On this rainy holiday weekend, I fondly look back to Friday, a clement July 1st spent in the woods of the Niangua Basin. I went to this beautiful, often burned private land of almost 1,000 acres with one road, a couple of hay pastures in the creek bottoms, but mostly woodlands and glades that have basically remained untouched barring landowner-set fires. Almost 13 acres of glades and open, grassy woodlands full of warm season grasses and tons of prairie clovers are serving pollinators and the bird community here quite well.

I don't know when the last time someone hiked around this area that has no real access, but I didn't see any deer stands, footpaths, developments or even old logging roads that day. This backcountry area was full of bird life and signs of successful nesting. Four little Kentucky warblers were looking for food from their parents in a shrubby area. We flushed a goatsucker protecting her young, watching closely where we stepped thinking she was still on eggs; two steps forward and we came across the two young while the adult charged at us.
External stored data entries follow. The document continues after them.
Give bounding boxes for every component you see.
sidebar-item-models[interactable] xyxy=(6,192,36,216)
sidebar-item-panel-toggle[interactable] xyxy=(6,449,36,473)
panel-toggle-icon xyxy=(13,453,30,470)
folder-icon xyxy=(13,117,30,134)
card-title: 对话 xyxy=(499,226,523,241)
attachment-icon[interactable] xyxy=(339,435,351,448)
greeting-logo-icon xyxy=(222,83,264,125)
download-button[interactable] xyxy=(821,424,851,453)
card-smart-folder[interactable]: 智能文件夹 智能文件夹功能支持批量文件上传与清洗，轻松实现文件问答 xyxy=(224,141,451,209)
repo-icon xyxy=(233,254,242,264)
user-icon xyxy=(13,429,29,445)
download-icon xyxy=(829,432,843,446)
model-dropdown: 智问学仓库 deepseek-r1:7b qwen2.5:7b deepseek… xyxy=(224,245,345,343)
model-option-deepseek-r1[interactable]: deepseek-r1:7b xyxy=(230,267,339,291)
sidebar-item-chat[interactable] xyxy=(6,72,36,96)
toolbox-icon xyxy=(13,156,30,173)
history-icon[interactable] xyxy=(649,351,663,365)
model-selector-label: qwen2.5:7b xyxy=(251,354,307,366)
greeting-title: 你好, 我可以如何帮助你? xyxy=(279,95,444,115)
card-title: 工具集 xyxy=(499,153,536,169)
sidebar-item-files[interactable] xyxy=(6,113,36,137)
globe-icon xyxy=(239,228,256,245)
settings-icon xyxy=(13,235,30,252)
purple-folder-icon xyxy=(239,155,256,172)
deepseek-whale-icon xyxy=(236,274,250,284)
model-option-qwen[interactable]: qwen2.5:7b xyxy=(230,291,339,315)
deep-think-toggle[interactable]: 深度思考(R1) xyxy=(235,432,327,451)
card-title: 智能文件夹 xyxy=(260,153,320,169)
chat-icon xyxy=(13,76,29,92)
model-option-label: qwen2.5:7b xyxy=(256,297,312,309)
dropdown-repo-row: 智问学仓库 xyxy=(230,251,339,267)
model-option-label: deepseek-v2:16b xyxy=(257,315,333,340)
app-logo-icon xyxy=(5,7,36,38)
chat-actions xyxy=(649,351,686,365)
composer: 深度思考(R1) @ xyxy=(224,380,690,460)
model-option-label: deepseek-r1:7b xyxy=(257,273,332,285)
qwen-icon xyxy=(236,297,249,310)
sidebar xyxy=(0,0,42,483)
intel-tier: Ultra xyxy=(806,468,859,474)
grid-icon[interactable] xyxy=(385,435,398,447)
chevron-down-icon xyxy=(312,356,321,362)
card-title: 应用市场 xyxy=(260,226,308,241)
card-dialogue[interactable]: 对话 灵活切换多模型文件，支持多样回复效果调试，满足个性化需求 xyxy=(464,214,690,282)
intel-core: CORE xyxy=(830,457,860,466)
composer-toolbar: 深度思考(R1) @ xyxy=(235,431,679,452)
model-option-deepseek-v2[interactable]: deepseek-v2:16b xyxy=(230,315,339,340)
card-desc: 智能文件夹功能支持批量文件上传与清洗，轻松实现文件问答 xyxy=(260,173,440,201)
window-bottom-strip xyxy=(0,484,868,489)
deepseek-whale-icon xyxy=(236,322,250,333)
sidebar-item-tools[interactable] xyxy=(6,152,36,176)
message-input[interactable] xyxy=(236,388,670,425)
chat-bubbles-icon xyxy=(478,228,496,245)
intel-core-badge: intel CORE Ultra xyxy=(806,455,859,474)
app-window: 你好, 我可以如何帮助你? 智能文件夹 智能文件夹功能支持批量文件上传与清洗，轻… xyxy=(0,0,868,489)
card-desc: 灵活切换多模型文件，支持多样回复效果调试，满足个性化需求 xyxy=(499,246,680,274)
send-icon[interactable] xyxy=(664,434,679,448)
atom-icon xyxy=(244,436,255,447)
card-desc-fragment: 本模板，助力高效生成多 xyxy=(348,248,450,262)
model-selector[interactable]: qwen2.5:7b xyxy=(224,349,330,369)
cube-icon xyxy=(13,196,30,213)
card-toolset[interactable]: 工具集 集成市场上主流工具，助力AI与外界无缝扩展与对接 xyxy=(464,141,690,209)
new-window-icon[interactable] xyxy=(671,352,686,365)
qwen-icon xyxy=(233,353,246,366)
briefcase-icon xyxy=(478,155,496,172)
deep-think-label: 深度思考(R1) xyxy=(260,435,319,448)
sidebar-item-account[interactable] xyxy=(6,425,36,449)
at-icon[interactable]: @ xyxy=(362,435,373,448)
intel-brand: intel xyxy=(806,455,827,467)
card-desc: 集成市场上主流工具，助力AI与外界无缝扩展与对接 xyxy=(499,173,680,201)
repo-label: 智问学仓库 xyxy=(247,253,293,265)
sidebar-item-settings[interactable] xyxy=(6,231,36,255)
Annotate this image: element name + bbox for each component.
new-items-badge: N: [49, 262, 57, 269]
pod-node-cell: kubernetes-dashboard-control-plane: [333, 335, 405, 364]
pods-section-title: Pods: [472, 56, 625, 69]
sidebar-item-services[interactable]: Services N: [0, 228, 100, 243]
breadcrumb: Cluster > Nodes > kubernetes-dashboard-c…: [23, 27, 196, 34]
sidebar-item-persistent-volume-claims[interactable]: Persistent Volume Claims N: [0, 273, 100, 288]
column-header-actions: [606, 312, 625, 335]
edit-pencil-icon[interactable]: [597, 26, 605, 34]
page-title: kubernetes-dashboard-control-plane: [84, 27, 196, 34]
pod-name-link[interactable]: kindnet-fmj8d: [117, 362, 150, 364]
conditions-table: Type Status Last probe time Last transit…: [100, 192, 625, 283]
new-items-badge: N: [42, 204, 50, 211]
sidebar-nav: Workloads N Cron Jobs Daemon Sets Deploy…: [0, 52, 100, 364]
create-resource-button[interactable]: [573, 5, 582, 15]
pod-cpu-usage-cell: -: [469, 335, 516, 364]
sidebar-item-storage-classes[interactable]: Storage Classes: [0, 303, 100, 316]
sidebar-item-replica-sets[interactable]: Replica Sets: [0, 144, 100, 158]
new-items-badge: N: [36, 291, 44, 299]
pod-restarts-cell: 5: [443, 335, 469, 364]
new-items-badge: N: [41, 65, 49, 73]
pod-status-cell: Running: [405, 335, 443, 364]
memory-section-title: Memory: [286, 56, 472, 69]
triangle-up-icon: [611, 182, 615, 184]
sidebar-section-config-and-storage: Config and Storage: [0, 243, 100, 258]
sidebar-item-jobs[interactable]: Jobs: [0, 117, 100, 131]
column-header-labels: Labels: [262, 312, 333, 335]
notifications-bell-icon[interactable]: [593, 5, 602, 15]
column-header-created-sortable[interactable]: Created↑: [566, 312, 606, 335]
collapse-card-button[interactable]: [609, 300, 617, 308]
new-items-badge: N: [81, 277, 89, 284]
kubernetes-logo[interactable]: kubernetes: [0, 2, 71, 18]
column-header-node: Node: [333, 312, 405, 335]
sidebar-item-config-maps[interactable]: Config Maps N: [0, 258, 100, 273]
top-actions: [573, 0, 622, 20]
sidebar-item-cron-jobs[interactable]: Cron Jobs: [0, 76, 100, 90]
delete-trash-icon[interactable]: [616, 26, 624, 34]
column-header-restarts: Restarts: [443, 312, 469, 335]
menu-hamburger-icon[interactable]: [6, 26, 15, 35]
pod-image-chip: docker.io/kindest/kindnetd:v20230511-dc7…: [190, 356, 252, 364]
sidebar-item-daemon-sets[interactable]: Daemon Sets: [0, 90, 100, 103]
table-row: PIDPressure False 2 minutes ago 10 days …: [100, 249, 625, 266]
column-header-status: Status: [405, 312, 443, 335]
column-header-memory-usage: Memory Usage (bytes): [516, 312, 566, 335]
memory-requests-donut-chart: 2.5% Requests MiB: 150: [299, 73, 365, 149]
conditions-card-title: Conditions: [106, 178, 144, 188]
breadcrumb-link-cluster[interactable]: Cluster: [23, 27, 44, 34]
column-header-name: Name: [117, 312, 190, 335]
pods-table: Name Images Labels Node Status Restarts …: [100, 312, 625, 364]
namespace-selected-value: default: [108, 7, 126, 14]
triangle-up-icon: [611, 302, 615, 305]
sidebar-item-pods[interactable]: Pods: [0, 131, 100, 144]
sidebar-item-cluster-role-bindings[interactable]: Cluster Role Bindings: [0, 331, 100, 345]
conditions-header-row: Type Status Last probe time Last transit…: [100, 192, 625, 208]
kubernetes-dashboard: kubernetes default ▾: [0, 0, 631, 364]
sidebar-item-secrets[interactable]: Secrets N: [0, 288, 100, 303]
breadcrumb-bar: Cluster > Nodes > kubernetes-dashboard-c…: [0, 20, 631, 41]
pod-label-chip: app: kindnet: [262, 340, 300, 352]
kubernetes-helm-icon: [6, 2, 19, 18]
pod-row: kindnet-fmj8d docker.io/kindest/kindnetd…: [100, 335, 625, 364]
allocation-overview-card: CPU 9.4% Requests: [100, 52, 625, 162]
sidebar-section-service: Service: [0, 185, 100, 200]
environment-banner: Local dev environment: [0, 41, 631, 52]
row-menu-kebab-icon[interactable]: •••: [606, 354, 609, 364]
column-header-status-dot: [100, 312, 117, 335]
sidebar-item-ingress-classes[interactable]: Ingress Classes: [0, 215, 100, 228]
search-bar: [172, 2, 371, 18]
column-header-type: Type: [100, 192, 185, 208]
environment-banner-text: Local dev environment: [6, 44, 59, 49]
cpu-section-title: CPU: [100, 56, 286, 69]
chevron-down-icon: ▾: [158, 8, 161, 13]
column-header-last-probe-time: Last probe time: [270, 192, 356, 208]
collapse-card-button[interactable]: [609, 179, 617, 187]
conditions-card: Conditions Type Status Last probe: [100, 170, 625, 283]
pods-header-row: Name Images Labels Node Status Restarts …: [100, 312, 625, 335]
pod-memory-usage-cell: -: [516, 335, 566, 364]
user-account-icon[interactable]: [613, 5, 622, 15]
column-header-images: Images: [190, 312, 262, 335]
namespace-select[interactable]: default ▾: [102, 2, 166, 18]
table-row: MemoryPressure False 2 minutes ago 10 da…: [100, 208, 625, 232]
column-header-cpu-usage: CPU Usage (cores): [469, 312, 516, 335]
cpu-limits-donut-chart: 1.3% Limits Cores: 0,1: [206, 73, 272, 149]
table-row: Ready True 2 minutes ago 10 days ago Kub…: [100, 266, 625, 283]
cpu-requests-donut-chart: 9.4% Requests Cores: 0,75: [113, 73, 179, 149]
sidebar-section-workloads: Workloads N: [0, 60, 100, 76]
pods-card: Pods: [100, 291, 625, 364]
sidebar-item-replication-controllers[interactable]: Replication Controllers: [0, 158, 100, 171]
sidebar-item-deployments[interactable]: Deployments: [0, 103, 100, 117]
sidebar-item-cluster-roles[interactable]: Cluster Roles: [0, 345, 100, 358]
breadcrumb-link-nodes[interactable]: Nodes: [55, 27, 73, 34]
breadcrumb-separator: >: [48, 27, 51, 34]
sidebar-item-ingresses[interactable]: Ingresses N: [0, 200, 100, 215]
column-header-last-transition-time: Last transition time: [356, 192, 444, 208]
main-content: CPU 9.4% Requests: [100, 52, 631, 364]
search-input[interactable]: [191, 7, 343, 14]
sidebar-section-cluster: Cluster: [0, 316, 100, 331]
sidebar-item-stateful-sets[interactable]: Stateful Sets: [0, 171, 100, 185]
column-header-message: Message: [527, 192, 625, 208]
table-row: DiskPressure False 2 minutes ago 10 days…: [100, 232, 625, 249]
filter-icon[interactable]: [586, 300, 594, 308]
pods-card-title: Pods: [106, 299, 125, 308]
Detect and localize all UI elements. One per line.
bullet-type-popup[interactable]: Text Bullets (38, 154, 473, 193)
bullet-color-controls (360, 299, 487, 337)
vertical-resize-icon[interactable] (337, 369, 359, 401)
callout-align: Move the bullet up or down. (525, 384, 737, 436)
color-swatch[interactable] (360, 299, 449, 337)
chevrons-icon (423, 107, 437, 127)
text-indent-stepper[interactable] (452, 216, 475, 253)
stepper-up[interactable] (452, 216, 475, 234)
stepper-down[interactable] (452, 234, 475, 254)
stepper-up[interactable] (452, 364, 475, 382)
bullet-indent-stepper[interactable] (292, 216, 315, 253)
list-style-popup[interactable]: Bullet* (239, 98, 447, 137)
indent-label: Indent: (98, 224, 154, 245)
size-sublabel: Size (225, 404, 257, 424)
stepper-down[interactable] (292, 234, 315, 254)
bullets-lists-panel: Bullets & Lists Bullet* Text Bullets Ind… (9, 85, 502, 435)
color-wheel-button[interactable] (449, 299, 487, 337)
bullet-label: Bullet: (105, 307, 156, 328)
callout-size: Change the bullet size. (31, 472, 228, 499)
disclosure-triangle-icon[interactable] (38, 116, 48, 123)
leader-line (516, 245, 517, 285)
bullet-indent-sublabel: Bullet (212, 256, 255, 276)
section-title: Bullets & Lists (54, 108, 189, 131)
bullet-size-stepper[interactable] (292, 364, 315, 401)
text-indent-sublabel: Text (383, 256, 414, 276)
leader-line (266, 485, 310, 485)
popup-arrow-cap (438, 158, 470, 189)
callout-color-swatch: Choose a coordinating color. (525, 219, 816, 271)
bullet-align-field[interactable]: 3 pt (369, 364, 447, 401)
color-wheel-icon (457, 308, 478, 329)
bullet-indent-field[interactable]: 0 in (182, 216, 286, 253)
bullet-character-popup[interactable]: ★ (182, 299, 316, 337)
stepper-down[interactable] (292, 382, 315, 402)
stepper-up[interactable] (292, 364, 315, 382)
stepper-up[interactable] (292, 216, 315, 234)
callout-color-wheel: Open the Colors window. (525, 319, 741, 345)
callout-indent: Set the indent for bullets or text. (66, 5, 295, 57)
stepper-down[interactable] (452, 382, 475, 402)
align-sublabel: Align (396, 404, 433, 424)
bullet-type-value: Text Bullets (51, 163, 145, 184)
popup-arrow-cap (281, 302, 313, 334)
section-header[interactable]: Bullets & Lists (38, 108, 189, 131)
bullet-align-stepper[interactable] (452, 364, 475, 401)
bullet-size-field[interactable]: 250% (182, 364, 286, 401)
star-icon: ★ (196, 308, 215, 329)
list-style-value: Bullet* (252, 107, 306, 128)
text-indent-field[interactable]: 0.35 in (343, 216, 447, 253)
Quickly, we headed upslope to leave her to her job after snapping one photo with a telephoto lens. At the crest of the primary ridge, we came up to a big post oak with a couple of young broad-winged hawks circling, potentially another big nest.

Because this area is so secluded, there were no exotic species infestations, no recent logging evidence, just classic undulating dry chert woodlands, some mesic limestone-dolomite forest with green violets carpeting the area, some moist dolomite cliffs, and these great glades with thick cover, no major grazing here. The creeks had a little water, but lots of fish, crayfish and water striders; I feel confident that this entire rainy weekend brought some much needed rain to the watershed. It brought three inches to my basement.

I love knowing places like this still exist in private ownership. This family has been an incredible steward to this landscape. I know the birds thank them.